Say you get a 600-line dump of bank transactions and invoice lines. In Excel, you would typically use Power Query to clean merchant names, build a mapping table to categorise spend, create pivots by month, then write the “what changed” commentary in Word. Copilot can help generate a formula or explain a number, and Power Query can automate the clean-up once you’ve designed it. But Excel still expects you to design the process and keep it working.
In an AI-native tool, you can start with a prompt like: “Group duplicate-looking merchants, map them to eight expense categories, flag possible duplicate payments, then produce a monthly summary and a short variance note for the three biggest movements.”
The AI proposes the transformations, creates the outputs and saves the recipe so you can rerun it next month. The trade-off is trust: you still need to check results, because the AI can be wrong and it will not always show its working.
Paradigm pitches itself as a spreadsheet-based search engine which provides answers in a grid. But it also has specific use cases for accountants. It pushes conversational prompts and agents that can fill out and transform large amounts of data, rather than helping one cell at a time.
Paradigm combines prompts with research skills. That lets you order it to do things like: “Calculate the loan-to-deposit ratio for each bank in this table from their latest reporting data”.

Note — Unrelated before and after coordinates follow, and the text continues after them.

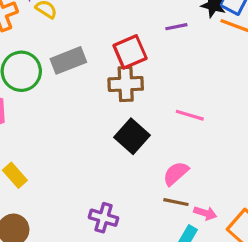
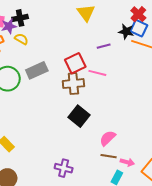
pink line: (190, 115) -> (97, 73), moved

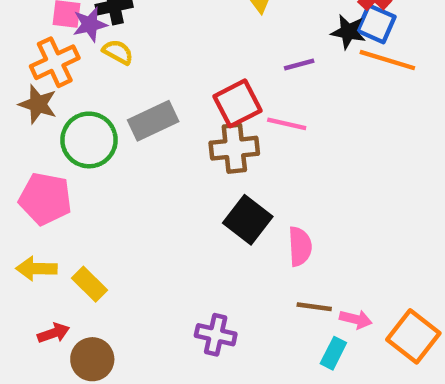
pink semicircle: (108, 138) -> (300, 246), moved, turned 132

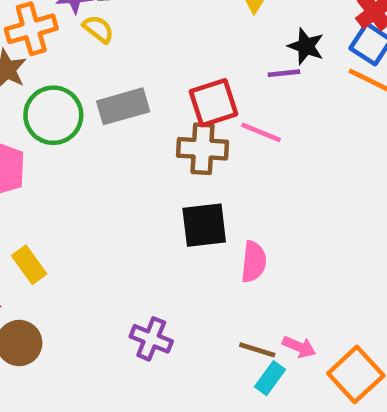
black star: (348, 32) -> (306, 46), moved
black square: (248, 220) -> (204, 225), turned 36
brown line: (314, 307) -> (257, 350), moved

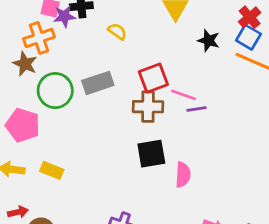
yellow semicircle: (98, 29) -> (117, 31), moved
purple line: (284, 73) -> (196, 109), moved
yellow rectangle: (29, 265) -> (52, 170), moved, turned -30

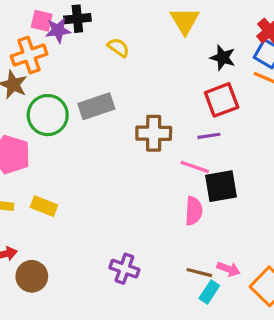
red square: (153, 78) -> (222, 100), moved
pink line: (184, 95) -> (195, 167), moved
black square: (151, 154) -> (221, 186), moved

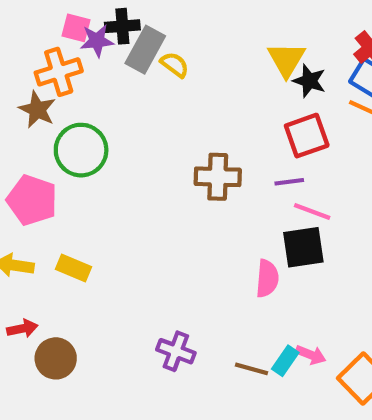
yellow triangle: (185, 21) -> (286, 60), moved
gray rectangle: (96, 106) -> (145, 50), moved, turned -44
pink line: (195, 167) -> (312, 211), moved
brown line: (199, 273) -> (252, 369), moved
cyan rectangle: (209, 292) -> (285, 361), moved

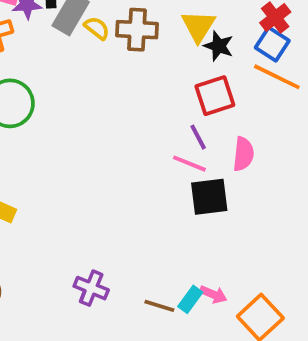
brown cross: (218, 177) -> (137, 30), moved
purple line: (289, 182) -> (198, 137), turned 68
pink line: (312, 211) -> (189, 164), moved
pink semicircle: (267, 278) -> (243, 154), moved

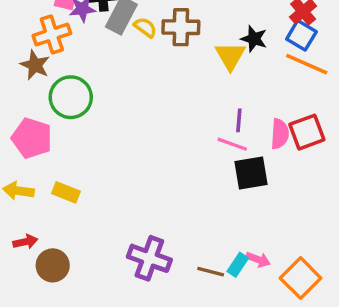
yellow triangle: (198, 26) -> (230, 56), moved
red square: (215, 96) -> (307, 132), moved
purple line: (198, 137) -> (239, 120), turned 35
purple cross: (91, 288) -> (149, 258), size x1.4

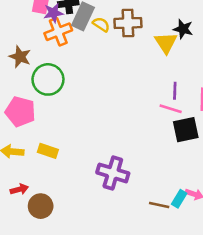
orange cross: (52, 34) -> (58, 32), moved
purple cross: (149, 258) -> (113, 173), moved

Rows has another spin on your data. You can use prompts to join tables, add lookup columns and run multi-table analysis. It can also pull live data from other systems; essentially it comes with integration built in. Then you can use the AI features to analyse, summarise and build dashboards from whatever sources you have connected it to.
Want to step it up? Quadratic aims at power users. It blends the grid with code tools like SQL and Python, so teams can work with larger datasets and repeatable queries. You can use the AI as an interpreter and to draft queries and analysis.

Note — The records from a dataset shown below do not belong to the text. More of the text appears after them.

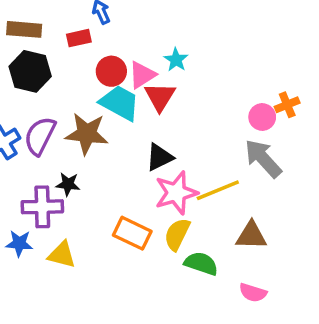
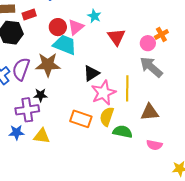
red rectangle: (79, 38) -> (29, 15), moved
red triangle: (160, 97) -> (116, 37), moved
yellow line: (218, 190) -> (127, 88), turned -60

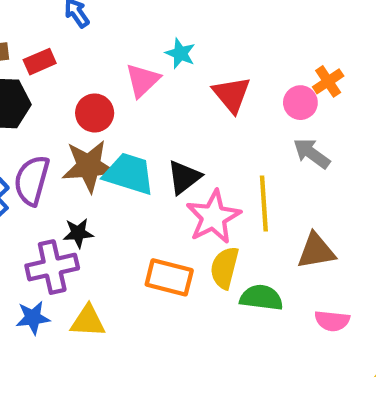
red circle: (58, 27) -> (95, 113), moved
cyan trapezoid: (65, 45) -> (129, 174), moved
gray arrow: (151, 67) -> (312, 153), size x0.7

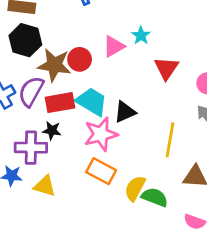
red rectangle: (40, 62) -> (60, 103), moved, size x1.5
brown star: (89, 166) -> (54, 65), moved
pink star: (213, 217) -> (101, 134), moved
yellow semicircle: (225, 268) -> (135, 188), moved

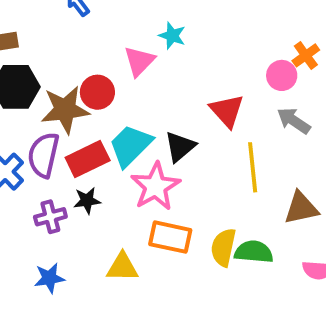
red triangle: (166, 68) -> (227, 111), moved
cyan trapezoid: (92, 102) -> (130, 145), turned -60
purple cross: (31, 148) -> (50, 217), moved, size x0.7
yellow triangle: (45, 186) -> (122, 267), moved

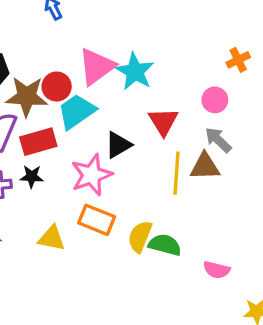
cyan star: (172, 36) -> (135, 72), moved, size x1.6
orange cross: (306, 55) -> (238, 60), moved
pink triangle: (139, 61) -> (97, 67), size x1.4
cyan trapezoid: (130, 145) -> (77, 112), moved
brown triangle: (301, 208) -> (205, 166), moved

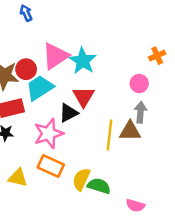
red triangle: (163, 122) -> (84, 97), moved
gray arrow: (218, 140) -> (140, 112), turned 48

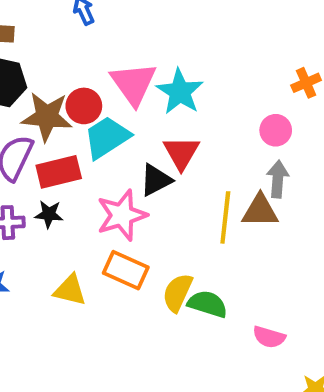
pink triangle: (55, 56) -> (133, 84), turned -32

Bricks feels less like a spreadsheet replacement and more like a way to quickly generate charts, summaries and presentation visuals from a spreadsheet full of data.
There are plenty of tools which already do this as part of more complicated programs – such as Aider, for accountants delivering advisory. Bricks, however, is more about getting a result quickly and easily; throw in your data and get a decent infographic that you can show in your presentation. Just remember to check the numbers …
AI inside the spreadsheet
This category assumes Excel and Google Sheets remain your weapon of choice, then adds an AI layer to speed up the boring parts.
Numerous.ai plugs into Excel and Google Sheets and lets you run AI across ranges. You can use it for classifying transaction descriptions, standardising supplier names or extracting key fields from invoice text. Excel can do parts of this with Power Query and Copilot, but Numerous is built around bulk “apply AI to this range” jobs.
SheetAI is essentially similar to Paradigm (AI-powered search inside a spreadsheet) but rather than having to use a new interface, you just use it inside Google Sheets instead.
Why bother using this over Google’s Gemini? SheetAI is much more flexible.
It can run AI from OpenAI, Claude, xAI and OpenRouter. It can also pull in information relating to video, OCR, image and audio through Replicate, an API-for-AI tool.
The latter may not sound that useful to accountants – until you realise that you could extract data directly from scanned invoices, photos of receipts and PDF statements, then drop the results straight into a worksheet.
Excel remains the unconquered giant; some estimates put its user base above one billion. But while it’s that big, innovators will keep aiming for a slice of its market.